**** SUPPLIED DATA

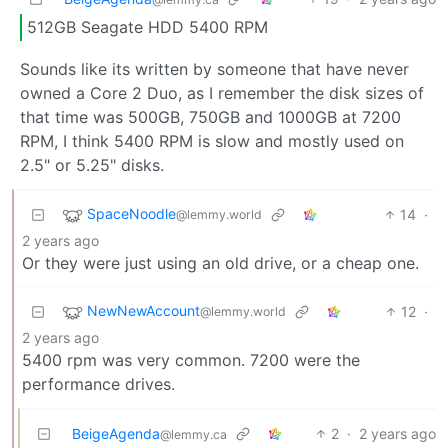
512GB Seagate HDD 5400 RPM
Sounds like its written by someone that have never
owned a Core 2 Duo, as I remember the disk sizes of
that time was 500GB, 750GB and 1000GB at 7200
RPM, I think 5400 RPM is slow and mostly used on
2.5" or 5.25" disks.
SpaceNoodle
14
·
@lemmy.world
2 years ago
Or they were just using an old drive, or a cheap one.
NewNewAccount
12
·
@lemmy.world
2 years ago
5400 rpm was very common. 7200 were the
performance drives.
BeigeAgenda
2
·
2 years ago
@lemmy.ca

********

> WORK TASK: Retype, exactly as written, each line from the one that has "Sounds like its" to the bottom of the entries above, and include both of those lines.

> TASK RESULT:
Sounds like its written by someone that have never
owned a Core 2 Duo, as I remember the disk sizes of
that time was 500GB, 750GB and 1000GB at 7200
RPM, I think 5400 RPM is slow and mostly used on
2.5" or 5.25" disks.
SpaceNoodle
14
·
@lemmy.world
2 years ago
Or they were just using an old drive, or a cheap one.
NewNewAccount
12
·
@lemmy.world
2 years ago
5400 rpm was very common. 7200 were the
performance drives.
BeigeAgenda
2
·
2 years ago
@lemmy.ca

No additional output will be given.